Для меня виделось и еще нечто значительное. Я знал о безуспешной попытке разведения этой сосны. Спелые, посеянные по всем правилам семена не принимались в питомнике. Я нечаянно наткнулся на разгадку. Здешнее племя, отъединившись на мысу, пересоздало почву, пересоздало себя. Свои, теперь они могли жить только тут, на собственной земле, в которую они вложили нечто тонкое, неуловимое для химика — свою душу. Деревья не спешат, у них свое время и сроки. Продолжая древнюю традицию, они ведут наступление на галечную полосу, которую я, случайный, счел просто ничейной.
Древние, чтя рощу священной, своим внешним присутствием, дорогой, пашней, препятствовали соснам наступать в глубину мыса и отграничили рощу. Тех людей было немного, и они мешали деревьям невольно. На нетронутом месте сосны жили, умирали, возрождались свободно. Перекрестное оплодотворение внутри одного рода им не вредило, как людям. Их нерастраченную силу подтверждал найденный мной могучий потомок. Его одного было достаточно, чтоб отвергнуть мысль о вырождении.
Сегодня нас много, и чудо не в том, что одно сосновое семя сумело укрепиться и выжить на галечной полосе. Чудо нашего дня в том, что ничья бездельная рука до сих пор бездумно не убила его по случайному, праздному движенью.
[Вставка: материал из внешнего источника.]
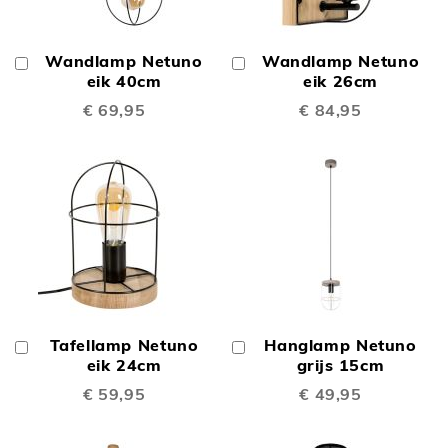
Wandlamp Netuno
Wandlamp Netuno
In
In
Winkelwagen
eik 40cm
Winkelwagen
eik 26cm
€ 69,95
€ 84,95
Tafellamp Netuno
Hanglamp Netuno
In
In
Winkelwagen
eik 24cm
Winkelwagen
grijs 15cm
€ 59,95
€ 49,95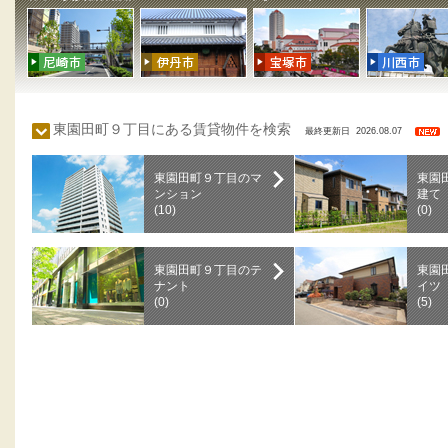
東園田町９丁目にある賃貸物件を検索
最終更新日 2026.08.07
東園田町９丁目のマ
東園
ンション
建て
(10)
(0)
東園田町９丁目のテ
東園
ナント
イツ
(0)
(5)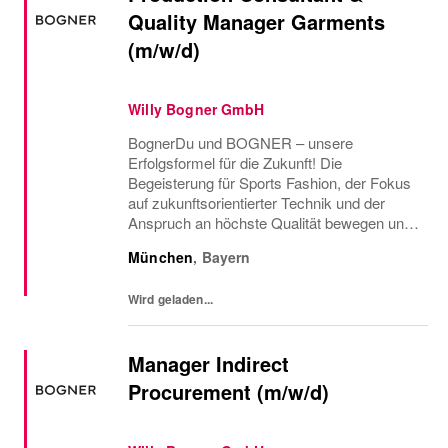
Quality Manager Garments
(m/w/d)
Willy Bogner GmbH
BognerDu und BOGNER – unsere
Erfolgsformel für die Zukunft! Die
Begeisterung für Sports Fashion, der Fokus
auf zukunftsorientierter Technik und der
Anspruch an höchste Qualität bewegen uns
seit mehr als 90 Jahren, jeden Tag unser
München
,
Bayern
Bestes zu geben. Und wir wollen noch
besser werden – mit dir!Werde...
Wird geladen...
Manager Indirect
Procurement (m/w/d)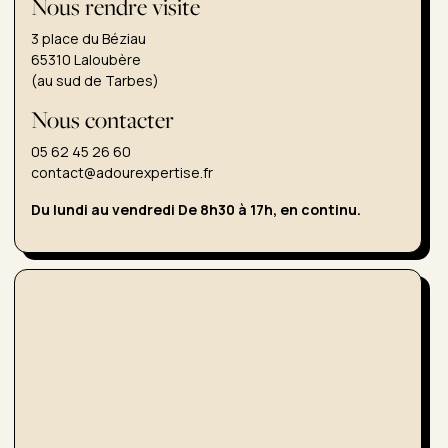
Nous rendre visite
3 place du Béziau
65310 Laloubère
(au sud de Tarbes)
Nous contacter
05 62 45 26 60
contact@adourexpertise.fr
Du lundi au vendredi De 8h30 à 17h, en continu.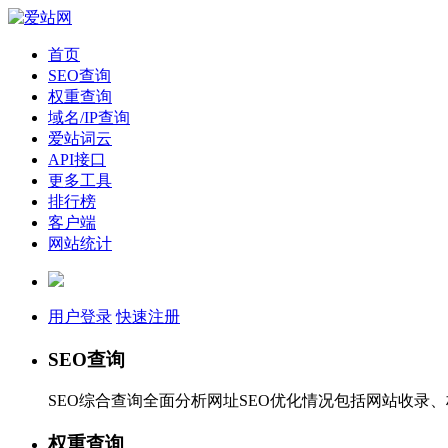
首页
SEO查询
权重查询
域名/IP查询
爱站词云
API接口
更多工具
排行榜
客户端
网站统计
用户登录
快速注册
SEO查询
SEO综合查询全面分析网址SEO优化情况包括网站收录
权重查询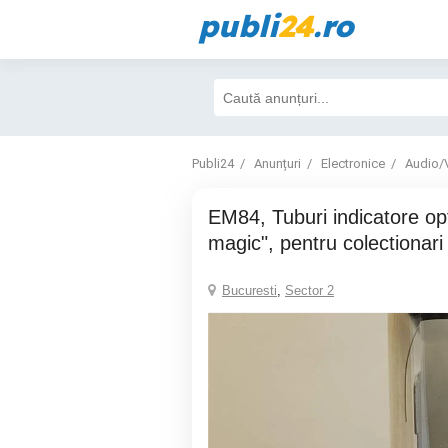
publi
24
.ro
Publi24
Anunțuri
Electronice
Audio/
EM84, Tuburi indicatore optice "Ochi
magic", pentru colectionar
Bucuresti
,
Sector 2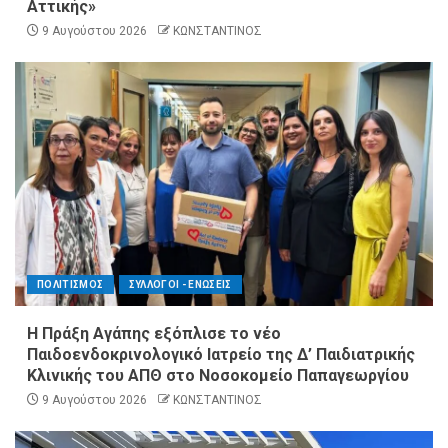
Αττικής»
9 Αυγούστου 2026
ΚΩΝΣΤΑΝΤΙΝΟΣ
ΠΟΛΙΤΙΣΜΟΣ
ΣΥΛΛΟΓΟΙ - ΕΝΩΣΕΙΣ
Η Πράξη Αγάπης εξόπλισε το νέο
Παιδοενδοκρινολογικό Ιατρείο της Δ’ Παιδιατρικής
Κλινικής του ΑΠΘ στο Νοσοκομείο Παπαγεωργίου
9 Αυγούστου 2026
ΚΩΝΣΤΑΝΤΙΝΟΣ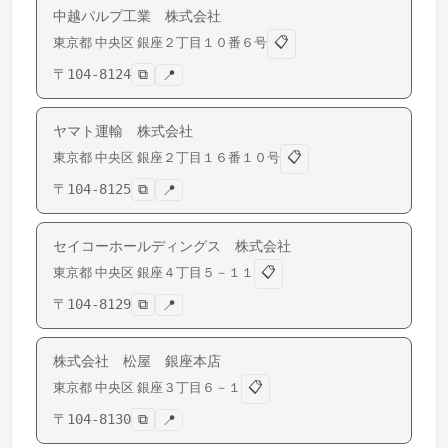
中越パルプ工業 株式会社
📋
東京都
中央区
銀座
２丁目１０番６号
〒
104-8124
⧉
📍
ヤマト運輸 株式会社
📋
東京都
中央区
銀座
２丁目１６番１０号
〒
104-8125
⧉
📍
セイコーホールディングス 株式会社
📋
東京都
中央区
銀座
４丁目５－１１
〒
104-8129
⧉
📍
株式会社 松屋 銀座本店
📋
東京都
中央区
銀座
３丁目６－１
〒
104-8130
⧉
📍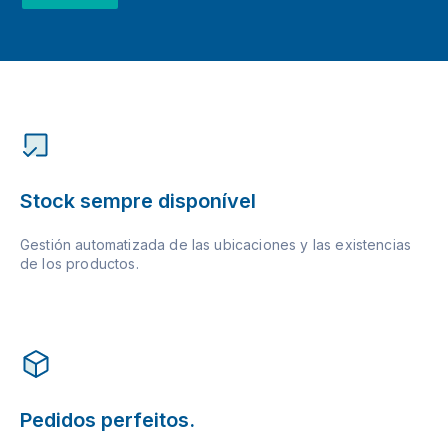
Stock sempre disponível
Gestión automatizada de las ubicaciones y las existencias
de los productos.
Pedidos perfeitos.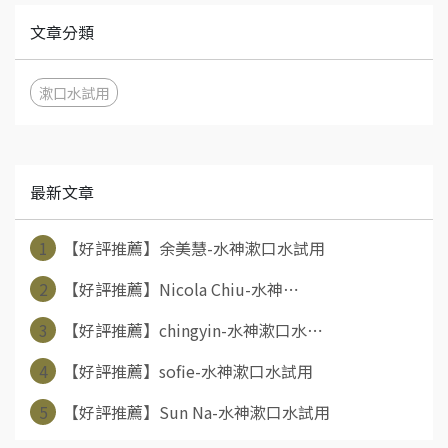
文章分類
漱口水試用
最新文章
1
【好評推薦】余美慧-水神漱口水試用
2
【好評推薦】Nicola Chiu-水神⋯
3
【好評推薦】chingyin-水神漱口水⋯
4
【好評推薦】sofie-水神漱口水試用
5
【好評推薦】Sun Na-水神漱口水試用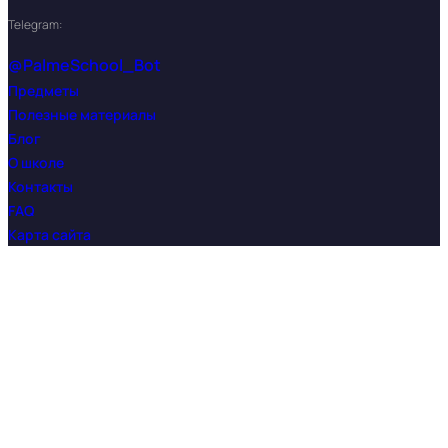
Telegram:
@PalmeSchool_Bot
Предметы
Полезные материалы
Блог
О школе
Контакты
FAQ
Карта сайта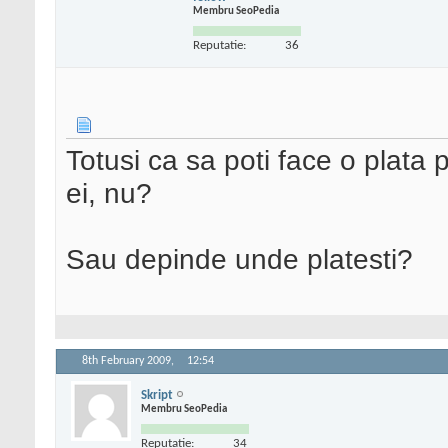
Membru SeoPedia
Reputatie:
36
Totusi ca sa poti face o plata 
ei, nu?
Sau depinde unde platesti?
8th February 2009,
12:54
Skript
Membru SeoPedia
Reputatie:
34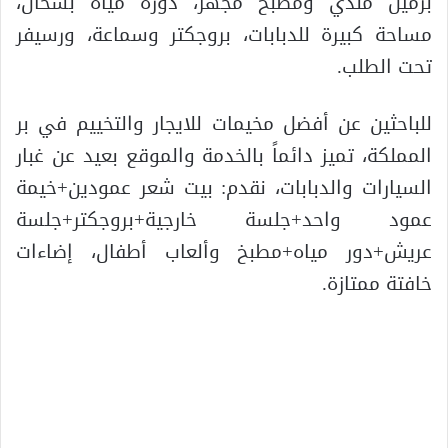
برميل مندي ومطبخ مجهز، دورة مياه بسخان،
مساحة كبيرة للدبابات، بروجكتر وسماعة، ورسيفر
تحت الطلب.
للباحثين عن أفضل مخيمات للايجار والتخييم في بر
المملكة، تميز دائماً بالخدمة والموقع بعيد عن غبار
السيارات والدبابات، نقدم: بيت شعر عمودين+خيمة
عمود واحد+جلسة خارجية+بروجكتر+جلسة
عريش+دور مياه+مطبخ وألعاب أطفال، إضاءات
خافتة ممتازة.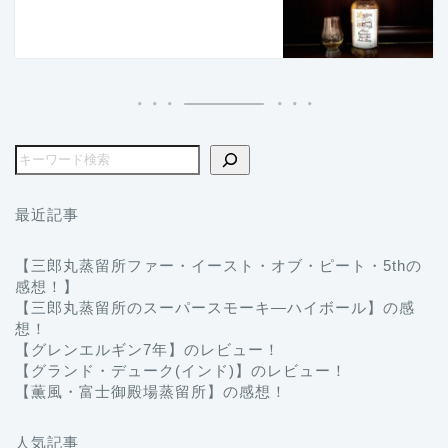
最近記事
【三郎丸蒸留所ファー・イースト・オブ・ピート・5thの
感想！】
【三郎丸蒸留所のスーパースモーキ―ハイボール】の感
想！
【グレンエルギン7年】のレビュー！
【グランド・デューク(インド)】のレビュー！
【薫風・富士御殿場蒸留所】の感想！
人気記事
Мы будем вытаптывать рощу, прорубим в ней дороги и зальем их асфальтом, построим дома, разрежем корни траншеями водопровода, канализации. Мы не стремимся к дурному. Мы, современное множество, не можем иначе. И у нас другие сроки, чем у деревьев.
ШАГ И ВРЕМЯ ПРИРОДЫ
Осенью этого года я охотился в Ваших краях[1]. Я искал лишь отдыха, но, живя средь людей, не закрывал глаз и ушей. В частности, в разное время и от разных людей выслушивал:
— Вы там все о птичках заботитесь, книжки пишете, по радио выступаете, учеников наставляете, а на деле что?
(Я не скрывал своей литераторской профессии, почему подобные выпады делались со злостью, с желанием уязвить.)
— Что же мы наделали? — отвечал я вопросом на вопрос.
— А то. Ваш Минсельхоз-то в этом году приказал весной выжигать озера.
Будучи давно знаком с Западной Сибирью, я знал, что крестьяне всегда считали камыш молокогонным кормом и умели им пользоваться. Однако за весенний поджог озера могли переломать руки-ноги, можно было попасть под суд.
А сейчас, весной, в апреле и мае, дико, варварски были выжжены озера в Варненском районе; в Тавдинском — Буташ; в Буринском — Мамынкуль и многие другие.
Я мог собрать лишь отрывочные сведения. На самом деле бедствие имело куда бо́льшие размеры.
Вернувшись в Москву, я взял в «Литгазете» корреспондентское поручение и начал поиски в Минсельхозе; хотел найти приказ и, для начала, поместить фельетон (он уже сложился в голове) о бюрократах-поджигателях. Мыслились и дальнейшие ходы.
Но — директивы не нашлось. В действительности было указание использовать камыш для силоса.
Советовался с товарищами-литераторами, болеющими душой за рыбу, лес, дичь, пишущими на такие темы. Разводят руками. Единственное утешение — говорят, будто бы близится решение о создании Комитета по охране естественных богатств страны.